__What needs to be done__. Repeat the records exactly, minus the pictures.

__Collected data__.
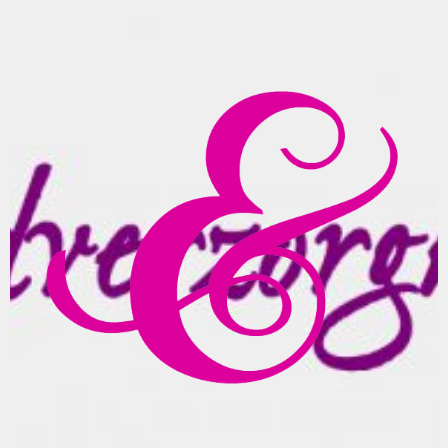
Spring
naar
inhoud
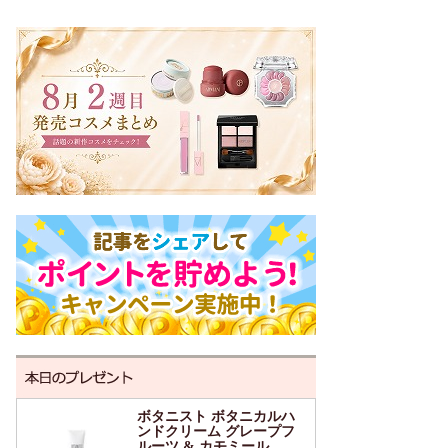
ボタニスト ボタニカルハ
ンドクリーム グレープフ
ルーツ & カモミール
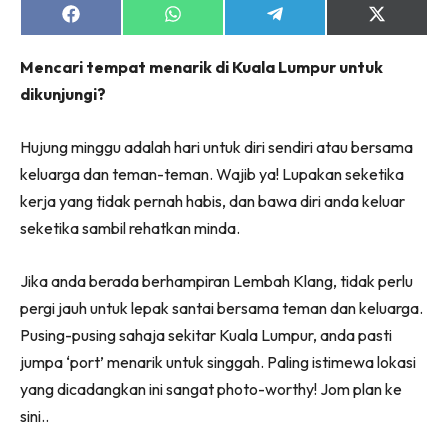
Share
Share
Share
Share
on
on
on
on
Facebook
WhatsApp
Telegram
X
Mencari tempat menarik di Kuala Lumpur untuk
(Twitter)
dikunjungi?
Hujung minggu adalah hari untuk diri sendiri atau bersama
keluarga dan teman-teman. Wajib ya! Lupakan seketika
kerja yang tidak pernah habis, dan bawa diri anda keluar
seketika sambil rehatkan minda.
Jika anda berada berhampiran Lembah Klang, tidak perlu
pergi jauh untuk lepak santai bersama teman dan keluarga.
Pusing-pusing sahaja sekitar Kuala Lumpur, anda pasti
jumpa ‘port’ menarik untuk singgah. Paling istimewa lokasi
yang dicadangkan ini sangat photo-worthy! Jom plan ke
sini..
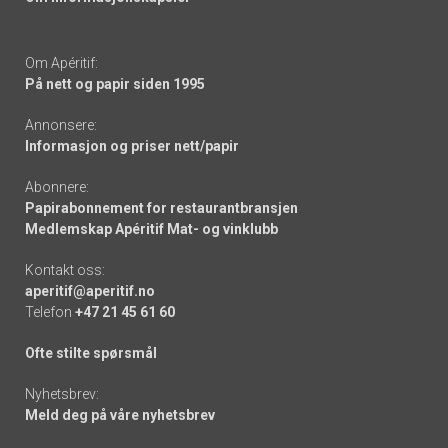
Om Apéritif:
På nett og papir siden 1995
Annonsere:
Informasjon og priser nett/papir
Abonnere:
Papirabonnement for restaurantbransjen
Medlemskap Apéritif Mat- og vinklubb
Kontakt oss:
aperitif@aperitif.no
Telefon
+47 21 45 61 60
Ofte stilte spørsmål
Nyhetsbrev:
Meld deg på våre nyhetsbrev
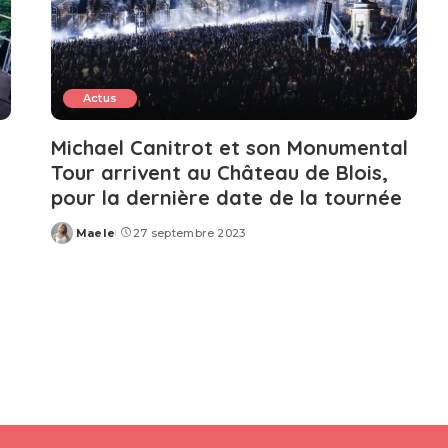
Actus
Michael Canitrot et son Monumental
Tour arrivent au Château de Blois,
pour la dernière date de la tournée
Maele
27 septembre 2023
Posted
by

__Finished task__.
Spring
naar
inhoud
ボタニスト ボタニカルハ
ンドクリーム グレープフ
ルーツ & カモミール
Share
Share
Share
Share
on
on
on
on
Facebook
WhatsApp
Telegram
X
Mencari tempat menarik di Kuala Lumpur untuk
(Twitter)
dikunjungi?
Hujung minggu adalah hari untuk diri sendiri atau bersama
keluarga dan teman-teman. Wajib ya! Lupakan seketika
kerja yang tidak pernah habis, dan bawa diri anda keluar
seketika sambil rehatkan minda.
Jika anda berada berhampiran Lembah Klang, tidak perlu
pergi jauh untuk lepak santai bersama teman dan keluarga.
Pusing-pusing sahaja sekitar Kuala Lumpur, anda pasti
jumpa ‘port’ menarik untuk singgah. Paling istimewa lokasi
yang dicadangkan ini sangat photo-worthy! Jom plan ke
sini..
Om Apéritif:
På nett og papir siden 1995
Annonsere:
Informasjon og priser nett/papir
Abonnere:
Papirabonnement for restaurantbransjen
Medlemskap Apéritif Mat- og vinklubb
Kontakt oss:
aperitif@aperitif.no
Telefon
+47 21 45 61 60
Ofte stilte spørsmål
Nyhetsbrev:
Meld deg på våre nyhetsbrev
Actus
Michael Canitrot et son Monumental
Tour arrivent au Château de Blois,
pour la dernière date de la tournée
Maele
27 septembre 2023
Posted
by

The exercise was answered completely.